Es war im Anschluss wie verhext, die Eintracht, bei der Mittelfeldspieler
Djibril Sow nach zwei denkbar matten Auftritten aus dem Kader geflogen war,
konnte versuchen, was sie wollte, die Kugel wollte einfach nicht über die
Linie. Egal, ob Kostic (40.), Kamada (43.), nach der Pause dann Silva (46.),
Kamada (53.), Silva (55.), Martin Hinteregger (56.) oder Dost und Silva im
Duett (64.) – sie alle brachten es fertig, gute, sehr gute oder exzellente
Tormöglichkeiten nicht zu verwerten. Es war abenteuerlich.
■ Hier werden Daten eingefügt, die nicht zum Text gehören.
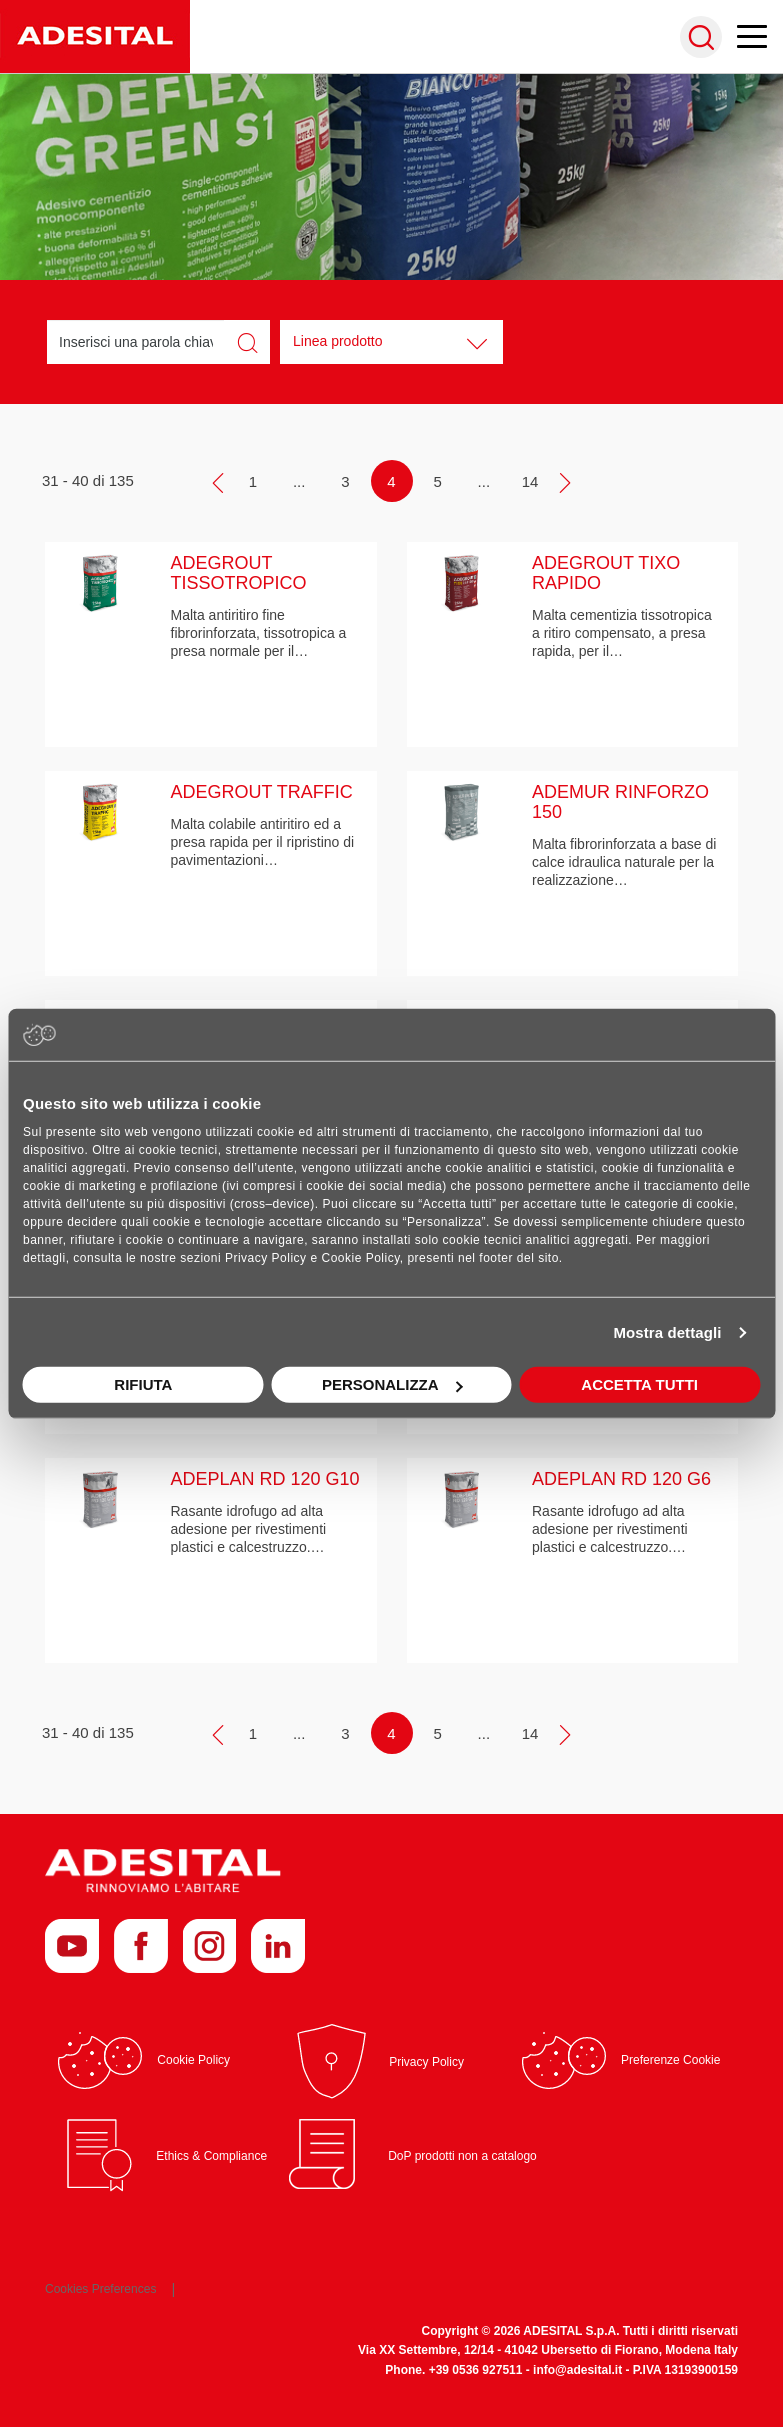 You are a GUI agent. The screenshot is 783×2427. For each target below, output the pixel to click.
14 (530, 481)
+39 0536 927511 (476, 2370)
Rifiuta (143, 1384)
Die Breisgauer konnten sich natürlich bei ihrem Torwart bedanken, der über
sich hinauswuchs. Und der seinen Vorderleuten Sicherheit gab. Diese nutzten
sie für so manch zaghaften Entlastungsangriff, und weil es sich im Fußball
ja wirklich nicht selten rächt, wenn man vorne alles verballert, war es auch
dieses Mal so: Nach einem Foul von Stefan Ilsanker war es Nils Petersen, der
den Gastgebern per Kopf eine kalte Dusche verpasste (67.), und nur zwei
Minuten später machte Lucas Höler per Konter das 3:1 für den Sportclub.
Verkehrte Welt im Stadtwald.

Immerhin zeigten die Frankfurter Moral, gaben sich nicht auf, der
eingewechselte Mijat Gacinovic scheiterte an Schwolow (78.), doch kurz
darauf schaffte Kamada den Anschluss. Die Eintracht blieb am Drücker, mit
wilden Angriffen berannte sie den Freiburger Kasten, und nach einer Flanke
von Kostic war es der eingewechselte Timothy Chandler, der mal wieder seinen
Torriecher unter Beweis stellte und zum 3:3 einnetzte (82.).
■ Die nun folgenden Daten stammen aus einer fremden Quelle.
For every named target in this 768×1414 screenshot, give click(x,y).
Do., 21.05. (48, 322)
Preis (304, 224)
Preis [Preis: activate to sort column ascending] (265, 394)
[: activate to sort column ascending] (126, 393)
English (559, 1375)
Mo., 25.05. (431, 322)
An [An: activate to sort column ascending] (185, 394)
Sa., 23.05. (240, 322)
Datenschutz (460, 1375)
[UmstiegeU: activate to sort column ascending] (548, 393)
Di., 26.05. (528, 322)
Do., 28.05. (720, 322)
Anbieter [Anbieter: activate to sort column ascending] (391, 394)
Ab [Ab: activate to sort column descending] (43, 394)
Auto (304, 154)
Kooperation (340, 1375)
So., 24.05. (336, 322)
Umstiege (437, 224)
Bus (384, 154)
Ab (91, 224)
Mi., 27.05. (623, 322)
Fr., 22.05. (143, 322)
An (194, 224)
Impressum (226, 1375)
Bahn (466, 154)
Die Platzherren wollten nun mehr, die letzten Reserven, die sie im Tank
hatten, mobilisierten sie und drängten auf den Siegtreffer. Der wollte aber
nicht mehr fallen. Und so wird sich die Eintracht wohl auf einen
ungemütlichen Kampf gegen den Abstieg einstellen müssen. Ausgang ungewiss.